Directions: Return the count of lines in the following records that include "Corrupti", and nothing more.

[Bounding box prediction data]
__________________________________________________
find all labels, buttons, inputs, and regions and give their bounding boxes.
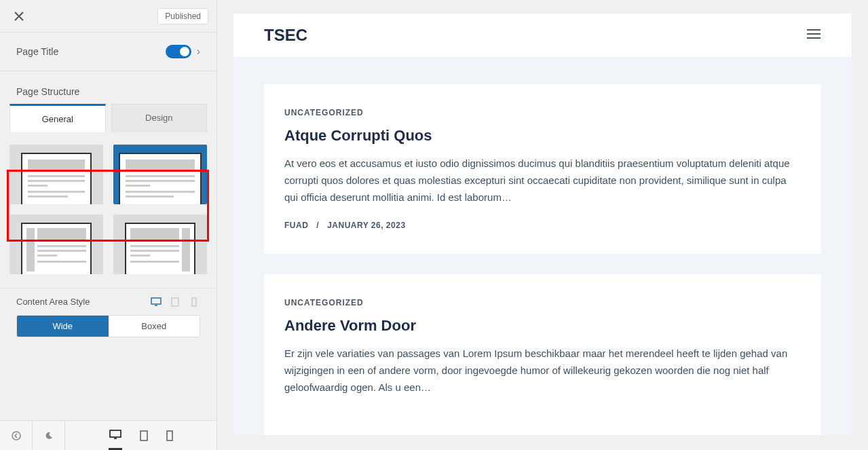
post-card: UNCATEGORIZED Andere Vorm Door Er zijn v… [264,274,821,434]
content-area-section: Content Area Style Wide Boxed [0,288,216,345]
sidebar-bottom-bar [0,420,216,450]
svg-rect-2 [192,298,196,306]
meta-separator: / [316,221,319,230]
structure-tabs: General Design [0,104,216,132]
preview-desktop-icon[interactable] [109,421,122,450]
responsive-device-icons [150,297,200,307]
svg-rect-5 [140,431,147,440]
desktop-icon[interactable] [150,297,162,307]
svg-rect-6 [167,431,172,440]
post-date[interactable]: JANUARY 26, 2023 [327,221,405,230]
page-title-label: Page Title [16,46,58,57]
preview-frame: TSEC UNCATEGORIZED Atque Corrupti Quos A… [233,14,852,435]
svg-rect-1 [172,298,178,306]
preview-tablet-icon[interactable] [138,430,149,442]
tab-general[interactable]: General [10,104,106,132]
close-button[interactable] [8,5,30,27]
post-excerpt: At vero eos et accusamus et iusto odio d… [284,155,801,206]
dark-mode-icon[interactable] [33,421,65,450]
site-title[interactable]: TSEC [264,26,307,45]
layout-option-full[interactable] [113,145,207,204]
layout-option-left-sidebar[interactable] [10,214,103,274]
content-style-buttons: Wide Boxed [16,315,200,337]
post-title[interactable]: Atque Corrupti Quos [284,127,801,145]
post-author[interactable]: FUAD [284,221,308,230]
settings-sidebar: Published Page Title › Page Structure Ge… [0,0,217,450]
post-meta: FUAD / JANUARY 26, 2023 [284,221,801,230]
published-badge: Published [157,8,208,24]
sidebar-top-bar: Published [0,0,216,33]
preview-content: UNCATEGORIZED Atque Corrupti Quos At ver… [233,57,852,435]
svg-point-3 [12,432,20,440]
svg-rect-0 [151,298,161,304]
layout-option-normal[interactable] [10,145,103,204]
preview-panel: TSEC UNCATEGORIZED Atque Corrupti Quos A… [217,0,868,450]
preview-mobile-icon[interactable] [166,430,174,442]
tablet-icon[interactable] [169,297,181,307]
page-title-section[interactable]: Page Title › [0,33,216,71]
layout-grid [0,132,216,281]
post-excerpt: Er zijn vele variaties van passages van … [284,345,801,396]
post-category[interactable]: UNCATEGORIZED [284,108,801,117]
hamburger-menu-icon[interactable] [806,29,821,42]
content-area-label: Content Area Style [16,297,90,307]
mobile-icon[interactable] [188,297,200,307]
layout-option-right-sidebar[interactable] [113,214,207,274]
post-card: UNCATEGORIZED Atque Corrupti Quos At ver… [264,84,821,254]
collapse-icon[interactable] [0,421,33,450]
tab-design[interactable]: Design [111,104,208,132]
site-header: TSEC [233,14,852,57]
page-structure-label: Page Structure [0,71,216,104]
page-title-toggle[interactable] [166,45,191,58]
wide-button[interactable]: Wide [17,316,109,337]
chevron-right-icon: › [197,45,200,58]
post-category[interactable]: UNCATEGORIZED [284,298,801,307]
svg-rect-4 [110,430,121,437]
boxed-button[interactable]: Boxed [109,316,200,337]
post-title[interactable]: Andere Vorm Door [284,317,801,335]
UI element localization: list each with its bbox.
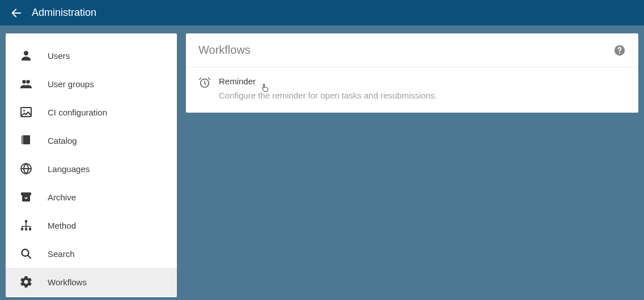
search-icon xyxy=(19,247,33,260)
panel-item-reminder[interactable]: Reminder Configure the reminder for open… xyxy=(186,67,638,113)
sidebar-item-user-groups[interactable]: User groups xyxy=(6,70,177,98)
sidebar-item-users[interactable]: Users xyxy=(6,41,177,70)
panel-item-title: Reminder xyxy=(219,76,437,86)
panel-title: Workflows xyxy=(198,44,251,57)
workflows-panel: Workflows Reminder Configure the reminde… xyxy=(186,33,638,113)
svg-rect-8 xyxy=(25,220,27,222)
sidebar-item-label: Languages xyxy=(48,164,90,174)
users-icon xyxy=(19,77,33,91)
alarm-icon xyxy=(198,76,211,89)
sidebar-item-method[interactable]: Method xyxy=(6,211,177,239)
sidebar-item-label: Archive xyxy=(48,192,76,202)
globe-icon xyxy=(19,162,33,175)
page-title: Administration xyxy=(32,7,96,19)
sidebar-item-label: Search xyxy=(48,249,75,259)
svg-point-1 xyxy=(24,51,28,55)
sidebar-item-label: Users xyxy=(48,51,70,61)
sidebar-item-archive[interactable]: Archive xyxy=(6,183,177,211)
top-bar: Administration xyxy=(0,0,644,25)
sidebar-item-label: Method xyxy=(48,221,76,230)
user-icon xyxy=(19,49,33,62)
content-area: Users User groups CI configuration Catal… xyxy=(0,25,644,300)
sidebar-item-label: Catalog xyxy=(48,136,77,145)
panel-item-description: Configure the reminder for open tasks an… xyxy=(219,91,437,100)
svg-point-2 xyxy=(22,80,26,83)
panel-item-text: Reminder Configure the reminder for open… xyxy=(219,76,437,100)
svg-rect-11 xyxy=(29,228,31,230)
sidebar-item-workflows[interactable]: Workflows xyxy=(6,268,177,296)
book-icon xyxy=(19,134,33,147)
image-icon xyxy=(19,105,33,119)
svg-point-15 xyxy=(619,52,620,53)
back-button[interactable] xyxy=(8,5,25,22)
sidebar-item-label: User groups xyxy=(48,79,94,89)
svg-point-3 xyxy=(26,80,29,83)
sidebar-item-catalog[interactable]: Catalog xyxy=(6,126,177,155)
svg-point-5 xyxy=(23,110,25,112)
panel-header: Workflows xyxy=(186,33,638,67)
main-area: Workflows Reminder Configure the reminde… xyxy=(186,33,638,297)
sidebar-item-label: CI configuration xyxy=(48,108,107,117)
hierarchy-icon xyxy=(19,218,33,232)
sidebar: Users User groups CI configuration Catal… xyxy=(6,33,177,297)
svg-rect-7 xyxy=(21,192,31,195)
svg-line-13 xyxy=(28,255,31,258)
sidebar-item-languages[interactable]: Languages xyxy=(6,155,177,183)
help-button[interactable] xyxy=(613,44,626,57)
svg-rect-10 xyxy=(25,228,27,230)
arrow-back-icon xyxy=(10,7,23,19)
archive-icon xyxy=(19,190,33,204)
svg-rect-9 xyxy=(21,228,23,230)
sidebar-item-search[interactable]: Search xyxy=(6,239,177,268)
sidebar-item-ci-configuration[interactable]: CI configuration xyxy=(6,98,177,126)
sidebar-item-label: Workflows xyxy=(48,277,87,287)
gear-icon xyxy=(19,275,33,289)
__________________________________________________
Solved problem: 5